*Exercise objective*
Restate every line below word for word, but drop each picture.

*Provided material*
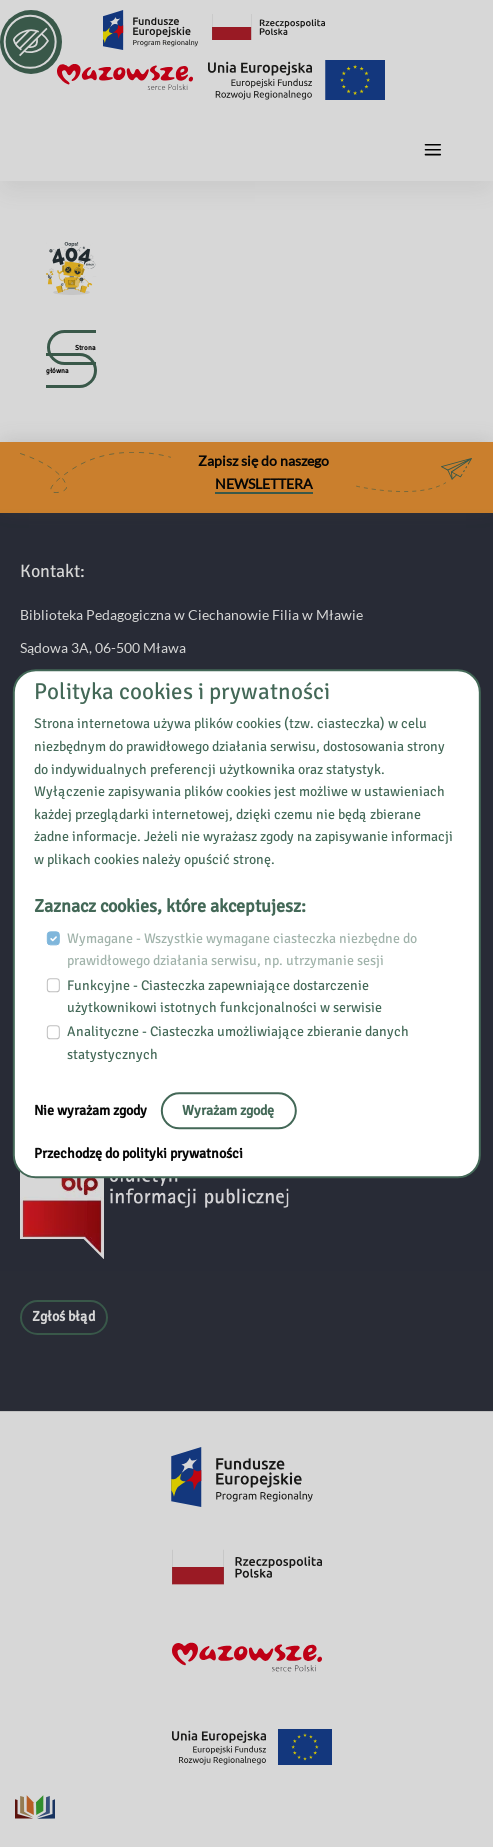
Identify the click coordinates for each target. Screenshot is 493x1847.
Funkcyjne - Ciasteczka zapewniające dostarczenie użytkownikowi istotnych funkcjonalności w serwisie (224, 997)
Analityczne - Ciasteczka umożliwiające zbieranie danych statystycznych (238, 1044)
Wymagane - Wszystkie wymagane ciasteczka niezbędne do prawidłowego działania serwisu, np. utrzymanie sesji (242, 950)
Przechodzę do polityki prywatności (138, 1153)
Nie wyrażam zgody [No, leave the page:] (92, 1110)
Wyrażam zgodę (228, 1110)
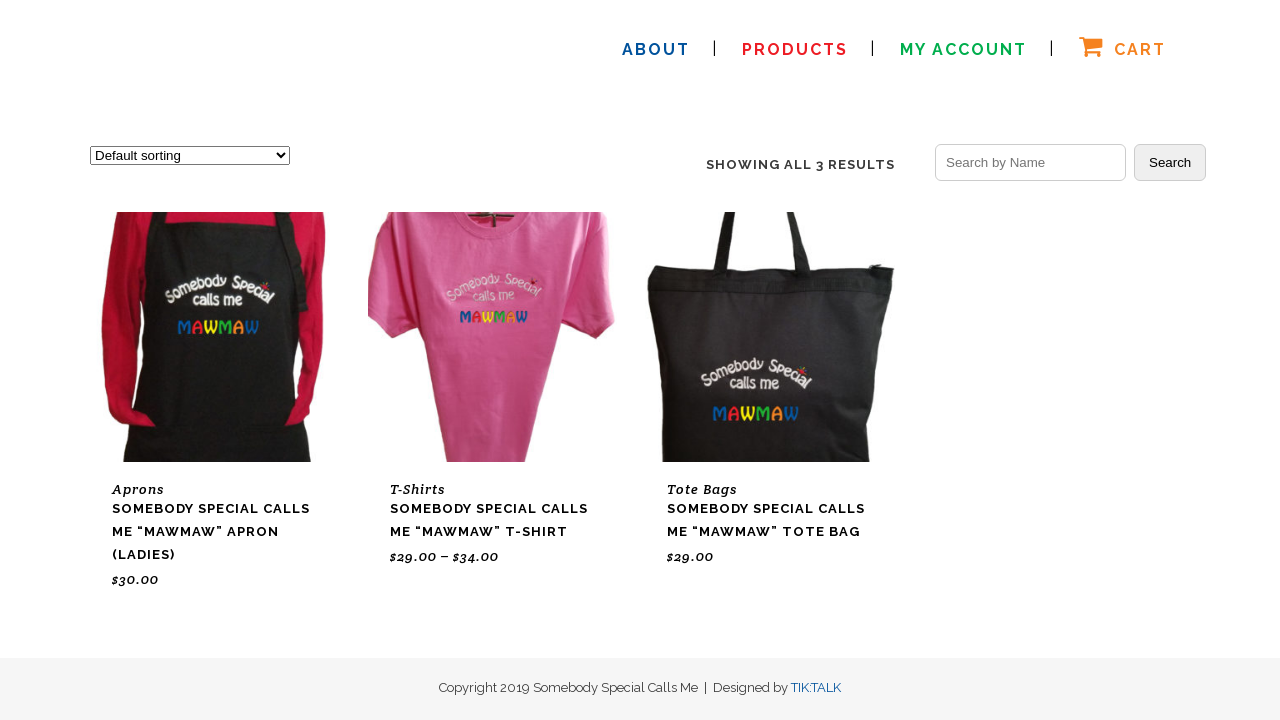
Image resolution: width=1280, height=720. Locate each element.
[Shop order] (190, 155)
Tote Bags (702, 489)
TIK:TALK (816, 687)
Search (1170, 162)
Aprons (138, 489)
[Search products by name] (1030, 162)
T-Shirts (417, 489)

*Your solution*
Identify the click coordinates for each target. Screenshot is 493x1847.
Funkcyjne - Ciasteczka zapewniające dostarczenie użytkownikowi istotnych funkcjonalności w serwisie (224, 997)
Analityczne - Ciasteczka umożliwiające zbieranie danych statystycznych (238, 1044)
Wymagane - Wszystkie wymagane ciasteczka niezbędne do prawidłowego działania serwisu, np. utrzymanie sesji (242, 950)
Przechodzę do polityki prywatności (138, 1153)
Nie wyrażam zgody [No, leave the page:] (92, 1110)
Wyrażam zgodę (228, 1110)
Image resolution: width=1280, height=720. Locate each element.
[Shop order] (190, 155)
Tote Bags (702, 489)
TIK:TALK (816, 687)
Search (1170, 162)
Aprons (138, 489)
[Search products by name] (1030, 162)
T-Shirts (417, 489)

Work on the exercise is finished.